Just 6 percent of Orange County’s retail space was empty in the fourth quarter – almost half the national vacancy rate of 11 percent, says commercial real estate trackers at Reis Inc.
Orange County’s retail vacancy rate was down from 6.4 percent in the third quarter and 6.6 percent at the end of 2010.
Orange County tied with San Jose for the fifth fewest vacancies among the nation’s largest markets, by Reis math. San Francisco was the U.S. best, with just 3.7 percent vacancy; Fairfield Co. in Connecticut followed at 4.4 percent; then came Long Island, N.Y. at 5.1 percent; and Northern New Jersey at 5.8 percent. (Worst? Dayton, Ohio, at 17.1 percent!)

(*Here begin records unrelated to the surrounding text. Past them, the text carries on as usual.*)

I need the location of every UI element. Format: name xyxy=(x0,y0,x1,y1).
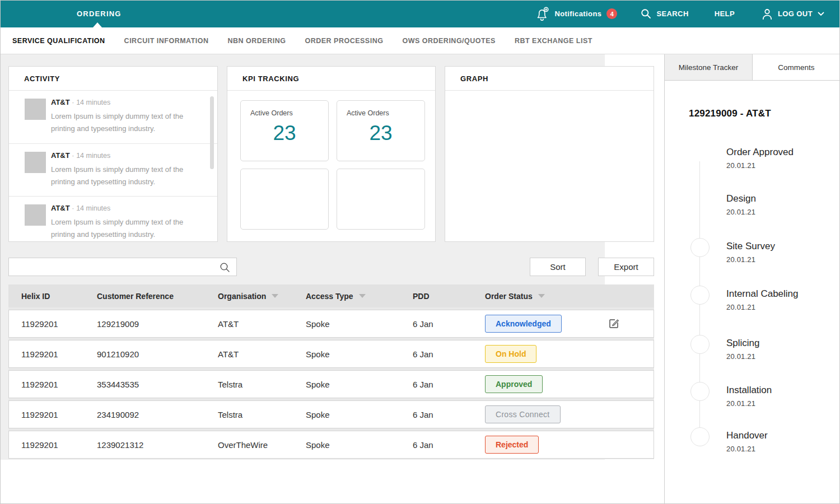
column-label: Access Type xyxy=(306,292,353,301)
cell-order-status: Rejected xyxy=(485,436,608,454)
search-icon xyxy=(641,8,651,19)
kpi-card-label: Active Orders xyxy=(250,109,328,117)
cell-organisation: OverTheWire xyxy=(218,440,306,450)
export-button[interactable]: Export xyxy=(598,258,654,276)
sort-button[interactable]: Sort xyxy=(530,258,586,276)
sort-triangle-icon[interactable] xyxy=(538,294,545,298)
notifications-label: Notifications xyxy=(554,10,601,18)
notifications-button[interactable]: Notifications 4 xyxy=(535,6,617,21)
milestone-name: Splicing xyxy=(726,338,836,349)
table-row[interactable]: 11929201901210920AT&TSpoke6 JanOn Hold xyxy=(8,340,654,368)
nav-tab-service-qualification[interactable]: SERVICE QUALIFICATION xyxy=(12,37,105,45)
notifications-badge: 4 xyxy=(606,8,617,19)
graph-panel-title: GRAPH xyxy=(445,67,654,91)
table-row[interactable]: 11929201234190092TelstraSpoke6 JanCross … xyxy=(8,400,654,428)
orders-table-body: 11929201129219009AT&TSpoke6 JanAcknowled… xyxy=(8,307,654,459)
cell-access-type: Spoke xyxy=(306,349,413,359)
tab-milestone-tracker[interactable]: Milestone Tracker xyxy=(665,54,753,80)
cell-customer-reference: 129219009 xyxy=(97,319,218,329)
milestone-name: Design xyxy=(726,193,836,204)
column-header-pdd: PDD xyxy=(413,292,485,301)
cell-organisation: AT&T xyxy=(218,349,306,359)
activity-list: AT&T · 14 minutesLorem Ipsum is simply d… xyxy=(9,91,217,242)
activity-org: AT&T xyxy=(51,204,70,212)
cell-access-type: Spoke xyxy=(306,380,413,389)
activity-item[interactable]: AT&T · 14 minutesLorem Ipsum is simply d… xyxy=(9,143,217,196)
milestone-side-panel: Milestone TrackerComments 129219009 - AT… xyxy=(664,54,840,504)
column-label: Customer Reference xyxy=(97,292,174,301)
table-row[interactable]: 11929201353443535TelstraSpoke6 JanApprov… xyxy=(8,370,654,398)
active-menu-caret-icon xyxy=(93,22,102,27)
secondary-nav: SERVICE QUALIFICATIONCIRCUIT INFORMATION… xyxy=(0,27,840,54)
cell-pdd: 6 Jan xyxy=(413,410,485,419)
activity-time: 14 minutes xyxy=(76,204,110,212)
cell-helix-id: 11929201 xyxy=(21,349,97,359)
milestone-date: 20.01.21 xyxy=(726,399,836,408)
cell-customer-reference: 901210920 xyxy=(97,349,218,359)
column-header-access-type[interactable]: Access Type xyxy=(306,292,413,301)
milestone-installation: Installation20.01.21 xyxy=(726,385,836,408)
cell-organisation: Telstra xyxy=(218,380,306,389)
milestone-date: 20.01.21 xyxy=(726,255,836,264)
milestone-date: 20.01.21 xyxy=(726,208,836,216)
nav-tab-order-processing[interactable]: ORDER PROCESSING xyxy=(305,37,383,45)
milestone-date: 20.01.21 xyxy=(726,303,836,311)
orders-table-header: Helix IDCustomer ReferenceOrganisationAc… xyxy=(8,284,654,307)
milestone-date: 20.01.21 xyxy=(726,161,836,170)
table-row[interactable]: 11929201129219009AT&TSpoke6 JanAcknowled… xyxy=(8,310,654,338)
cell-order-status: Approved xyxy=(485,375,608,393)
kpi-card-label: Active Orders xyxy=(347,109,424,117)
activity-time: 14 minutes xyxy=(76,99,110,106)
milestone-name: Handover xyxy=(726,430,836,441)
sort-triangle-icon[interactable] xyxy=(272,294,278,298)
activity-item[interactable]: AT&T · 14 minutesLorem Ipsum is simply d… xyxy=(9,91,217,143)
milestone-site-survey: Site Survey20.01.21 xyxy=(726,241,836,264)
activity-item[interactable]: AT&T · 14 minutesLorem Ipsum is simply d… xyxy=(9,196,217,242)
status-badge-approved[interactable]: Approved xyxy=(485,375,543,393)
nav-tab-nbn-ordering[interactable]: NBN ORDERING xyxy=(228,37,286,45)
column-header-organisation[interactable]: Organisation xyxy=(218,292,306,301)
sort-triangle-icon[interactable] xyxy=(359,294,366,298)
activity-text: Lorem Ipsum is simply dummy text of the … xyxy=(51,110,202,135)
status-badge-rejected[interactable]: Rejected xyxy=(485,436,539,454)
cell-pdd: 6 Jan xyxy=(413,380,485,389)
milestone-name: Order Approved xyxy=(726,147,836,158)
nav-tab-circuit-information[interactable]: CIRCUIT INFORMATION xyxy=(124,37,209,45)
table-search-input[interactable] xyxy=(9,258,227,276)
cell-organisation: Telstra xyxy=(218,410,306,419)
table-row[interactable]: 119292011239021312OverTheWireSpoke6 JanR… xyxy=(8,431,654,459)
tab-comments[interactable]: Comments xyxy=(753,54,840,80)
milestone-order-approved: Order Approved20.01.21 xyxy=(726,147,836,170)
milestone-splicing: Splicing20.01.21 xyxy=(726,338,836,361)
milestone-circle-icon xyxy=(690,286,710,305)
activity-time: 14 minutes xyxy=(76,152,110,160)
search-label: SEARCH xyxy=(656,10,688,18)
milestone-internal-cabeling: Internal Cabeling20.01.21 xyxy=(726,288,836,311)
nav-tab-ows-ordering-quotes[interactable]: OWS ORDERING/QUOTES xyxy=(402,37,495,45)
milestone-circle-icon xyxy=(690,335,710,354)
cell-order-status: Cross Connect xyxy=(485,405,608,423)
status-badge-on-hold[interactable]: On Hold xyxy=(485,345,536,363)
edit-icon[interactable] xyxy=(608,318,620,330)
side-panel-tabs: Milestone TrackerComments xyxy=(665,54,840,81)
kpi-card-empty-3 xyxy=(240,169,329,230)
milestone-circle-icon xyxy=(690,382,710,401)
search-button[interactable]: SEARCH xyxy=(641,8,688,19)
activity-text: Lorem Ipsum is simply dummy text of the … xyxy=(51,164,202,188)
column-label: Helix ID xyxy=(21,292,50,301)
kpi-card-active-orders-1: Active Orders23 xyxy=(240,100,329,161)
status-badge-cross-connect[interactable]: Cross Connect xyxy=(485,405,561,423)
status-badge-acknowledged[interactable]: Acknowledged xyxy=(485,315,562,333)
activity-org: AT&T xyxy=(51,98,70,106)
column-header-order-status[interactable]: Order Status xyxy=(485,292,608,301)
column-label: Organisation xyxy=(218,292,266,301)
logout-button[interactable]: LOG OUT xyxy=(762,8,824,20)
top-app-bar: ORDERING Notifications 4 SEARCH xyxy=(0,0,840,27)
activity-panel-title: ACTIVITY xyxy=(9,67,217,91)
activity-scrollbar[interactable] xyxy=(210,96,214,169)
nav-tab-rbt-exchange-list[interactable]: RBT EXCHANGE LIST xyxy=(515,37,592,45)
help-button[interactable]: HELP xyxy=(715,10,735,18)
column-header-helix-id: Helix ID xyxy=(21,292,97,301)
cell-helix-id: 11929201 xyxy=(21,440,97,450)
cell-order-status: On Hold xyxy=(485,345,608,363)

Retailers pay up for Orange County. The fourth quarter’s average retail rent in the county — $30.58 a square foot vs. $18.98 in big markets nationwide – was up 0.8 percent in a year. Reis said big U.S. markets saw a 0.1 percent rent drop.
Hanley Investment Group Real Estate Advisors in Irvine sees growing interest in retail properties.
Edward Hanley: “Just a few weeks into the new year, Hanley Investment Group already has a combined total in excess of $200 million in escrow and listings, plus a bevy of buyer requirements to fill. If January’s volume of activity is any indication to how the rest of the year will go, we know it is going to be a great year! As a side note, it is going to be interesting to see how the market reacts to the results of the presidential elections in November but we are not getting the sense investors are on the sidelines waiting.”
Adds Hanley’s William Asher: “We expect that the demand for multi-tenant retail with upside potential will continue to remain very steady. There is still a great deal of pent up demand and capital in the market pursing value-add assets for the opportunity to chase higher yields through repositioning and the lease up of excess vacancy.”